The core was collected at the bottom of the tube and the second strand cDNA synthesis reaction system was prepared as follows:
components | Volume (μ l) |
Single strand cDNA | 20 |
Double-stranded Synthesis buffer | 20 |
Double-stranded synthetase | 5 |
Nuclease-free water | 5 |
Total | 50 |
(2.2) adjust the pipette to the range of 100. mu.L, and gently suck and beat 10 times to mix well.
(2.3) temporarily placing the PCR tube on ice, setting the following program on the PCR instrument, placing the PCR tube into the PCR instrument, and then continuing to run the program:
(2.4) immediately after the PCR reaction was completed, the product was purified using 90. mu.L of commercial DNA Clean Beads, and the cDNA enriched on the magnetic Beads was redissolved using 50. mu.L of nuclease-free water.
(V) library construction
(1) DNA fragmentation/end repair/dA tail addition
The cDNA obtained by reverse transcription was fragmented, end-filled, phosphorylated at the 5 'end and dA added at the 3' end using commercial fragmentation and end-repair enzymes.
(2) Connecting joint
A double-ended index linker adapted to the Illumina sequencer was added to both ends of the cDNA fragment using commercial T4 ligase.
(3) Magnetic bead purification
Immediately after the ligation reaction was completed, the ligation product was purified using 60. mu.L of commercial DNA Clean Beads, and the DNA enriched on the magnetic Beads was back-solubilized using 20. mu.L of nuclease-free water.
(4) Library amplification
Library amplification was performed using commercial high fidelity PCR enzyme premix and universal primers for Illumina tester adaptors to increase the concentration of library fragments enough for next generation sequencing.
(5) Magnetic bead purification
Immediately after the PCR reaction was completed, the ligation product was purified using 50. mu.L of commercial DNA Clean Beads, and the DNA enriched on the magnetic Beads was back-solubilized using 20. mu.L of nuclease-free water.
(VI) on-Board analysis of the library
The molecular concentration of the purified library is detected by a qPCR library quantitative kit, then the libraries are mixed according to the equivalent molecular concentration, the sequencing is carried out on an illumina platform, the computer strategy SE75 is carried out, and the data volume is 20M. After the data are downloaded, the number of reads detected by the novel coronavirus is obtained by analysis through a bioinformatics analysis method.

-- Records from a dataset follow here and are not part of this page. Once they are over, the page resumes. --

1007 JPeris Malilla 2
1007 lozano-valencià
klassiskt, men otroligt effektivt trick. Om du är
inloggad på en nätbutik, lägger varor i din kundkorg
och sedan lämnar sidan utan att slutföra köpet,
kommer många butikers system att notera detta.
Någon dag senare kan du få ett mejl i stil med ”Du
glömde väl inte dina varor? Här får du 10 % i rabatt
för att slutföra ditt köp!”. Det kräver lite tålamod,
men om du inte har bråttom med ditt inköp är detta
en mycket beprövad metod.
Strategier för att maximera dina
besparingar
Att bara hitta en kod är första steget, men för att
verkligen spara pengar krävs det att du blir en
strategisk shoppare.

Example 1 Experimental validation of reverse transcription primer set
1. Sample source
The novel coronaviruses used for the preparation of the positive reference were purchased from Shanghai assist in san, and a retroviral vector was used, which was loaded with a partial sequence of the COVID-19 virus ORF1 a/b gene, and the entire sequence of the coding regions of the E gene and the N gene, and had a length of 2000 bp. The in vitro diagnostic reagent (fluorescent quantitative PCR method) verifies that the cell is positive, the quantification is 2 x 10^8copies/mL through a standard curve, and the used cells are purchased from Nanjing Kyobai and are cell sediments of 10^6 cells/tube.

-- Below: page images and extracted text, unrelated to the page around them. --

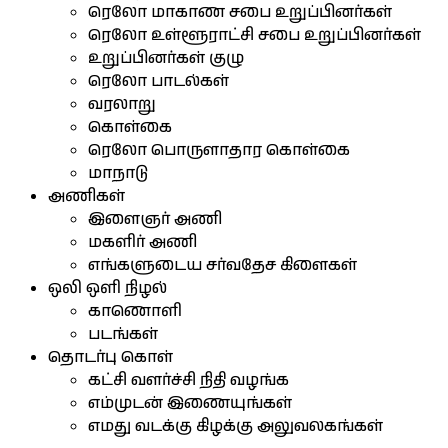
ரெலோ மாகாண சபை உறுப்பினர்கள்
ரெலோ உள்ளூராட்சி சபை உறுப்பினர்கள்
உறுப்பினர்கள் குழு
ரெலோ பாடல்கள்
வரலாறு
கொள்கை
ரெலோ பொருளாதார கொள்கை
மாநாடு
அணிகள்
இளைஞர் அணி
மகளிர் அணி
எங்களுடைய சர்வதேச கிளைகள்
ஒலி ஒளி நிழல்
காணொளி
படங்கள்
தொடர்பு கொள்
கட்சி வளர்ச்சி நிதி வழங்க
எம்முடன் இணையுங்கள்
எமது வடக்கு கிழக்கு அலுவலகங்கள்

2. Preparation of Experimental samples
Since the limit of detection of RNA virus in clinical respiratory tract samples by metagenomic detection is expected to be 1000copies/mL, the concentration of COVID-19 for preparing positive samples is 1 x 10^3 copies/mL. To mimic the host content of alveolar lavage fluid, cultured human Cell lines were added to positive samples to a Cell concentration of 10^5 Cell/mL. And preparing a virus-free negative sample comprising 10^5 cells/mL of human cells.
3. Experimental methods
In the reverse transcription reaction, 0.4nmol of the specific primer set was added to 20. mu.L of the reaction system.
And in the process of RNA library construction, comparing whether the most detected experimental schemes are removed or not under different two-strand synthesis systems and cDNA library construction systems.

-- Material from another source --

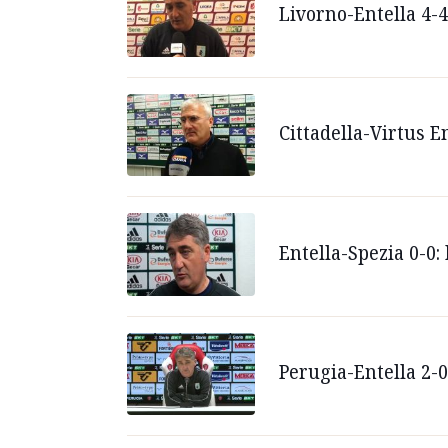
Livorno-Entella 4-4
Cittadella-Virtus En
Entella-Spezia 0-0:
Perugia-Entella 2-0,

The experimental design is as follows:
4. results of the experiment
Therefore, after the RNA of the ribosome is denuded, the full-length reverse transcription is carried out by using the specific primer and the random primer, and then the library is constructed by carrying out enzyme digestion on the double-stranded cDNA, so that the experimental scheme which can stably detect the new coronavirus sequence under the concentration of 10^3copies/mL is the only experimental scheme, and therefore, the primer system is the most suitable experimental scheme for the specific reverse transcription primer group of the COVID-19 multiple genomes.
Example 2: the reverse transcription primer group experiment verifies that the primer group has the detected promotion effect.
First, the sample source was the same as in example 1.
Second, preparation of experimental sample
Positive samples P1 and P2 were prepared with COVID-19 pseudovirus concentrations of 1X 10^3copies/mL and 1X 10^4copies/mL, respectively. To mimic the host content of alveolar lavage fluid, human Cell lines were cultured with the addition of P1, P2 to a Cell concentration of 10^5 Cell/mL. And a negative sample containing no pseudovirus was prepared N1.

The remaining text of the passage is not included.